This is a continuation of a series of posts that I started what seems like a long time ago about getting a book designed and published. The series starts here.
I met with Jerry Takigawa about the printing on the cover of the book and the portfolio slipcase. He showed me his idea, and I liked it. The cloth cover of the book will be black, which is the theme that runs all through it. The title will be embossed into the cover, and the title and my name along the spine.. The embossed letters will be smooth, and will be coated with a mirror-like reflecting material. It looks very classy and understated. We’ll do something similar with the portfolio cases.
It seems kind of a waste to make the cover so beautiful when 99% of the books owners will never take the dust-jacket off, but, hey, this is art, and sweating the inconsequential comes with the territory.
While we’re on the subject of the dust-jacket there have been some developments on that front, too. A long time ago, Jerry suggested, and I opted for, a French-fold dust jacket, in which the jacket before folding extends four inches above he top and four inches below the bottom of the book. Before wrapping it around the book, the dust jacket is folded to the height of the book, so that the edges of the folded dust jacket are folded pieces of paper, and thus more substantial and durable than if they were a conventional single-ply dust jacket.
When I got the dummy, I noticed that the folded corners tended to catch on things. I asked Jerry if we could make a 45 degree cut before folding so that wouldn’t be a problem. Hemlock suggested a half-inch radius quarter-round instead. They quoted $350 to make the die and use it on 1000 dust covers, which is the only time in this book project that a quote has surprised me by being lower than I expected. That sounded even better, but we still need a way to trim the part of the dust jacket that are folded under so that you can’t see them. Jerry will get another quote.
Jerry had brought a selection of books that Hemlock had done with similar paper. We examined them to see if the cloth inner spine bent properly when the book was opened to a page in the middle of the book so that the pages lay flatter. Some did, some didn’t, and we couldn’t figure out what made the difference. It seemed as if there were a correlation between thickness and the spine behaving properly, with the thicker books showing the desired behavior more. There was a thickness beyond which there were no books where the spine stayed flat.

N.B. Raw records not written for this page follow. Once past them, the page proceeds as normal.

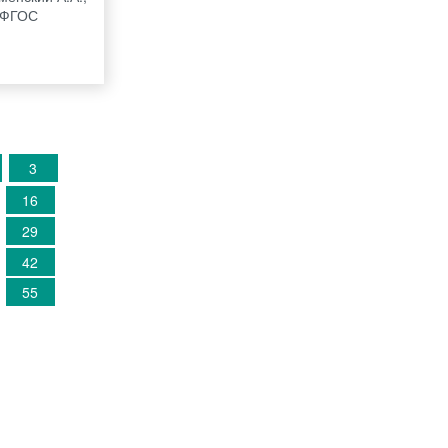
ф ФГОС
3
16
29
42
55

We looked carefully at the construction, or as carefully as we could without disassembling the books. The signatures are sewed to a cloth inner spine, and glue is applied as well. Then cloth caps are placed at the top and bottom of the spine so you can’t see what’s going on. The spine is attached to the cover on only one side; that way it can buckle properly. I don’t think the caps influence the buckling, since their influence would be limited to the top and bottom of the book, and the lack of flatness seems to extend the whole height of the page
Therefore, it seems to me that there are two things that could keep the inner spine from properly bucking, assuming the part that’s supposed to not be attached to the cover is indeed free to move. The first is that the cloth to which the signatures are stitched is too stiff. The second is that the glue makes the assembly too stiff. You can see how that last could happen: too much glue could result in glue traveling up the signatures away from the cloth inner spine, creating a stiller structure. If that proceeded far enough, you’d in effect have a perfect-bound book, which is not what we want at all.
I’m not going to be happy at all if the inner spines on a thousand books don’t bend properly. Jerry said that he’d talk to Hemlock again, and ask him what the difference was between the books that he has in which the cloth bends properly and in which it just stays flat.
I am frustrated by our inability to get this issue addressed. Anybody who designs a book with photos spreading across two pages has to care about this. I think that a big part of the problem is that Hemlock doesn’t do the binding; they sub it out. So Jerry can’t talk to the bindery. I asked him to ask Hemlock to let him do that.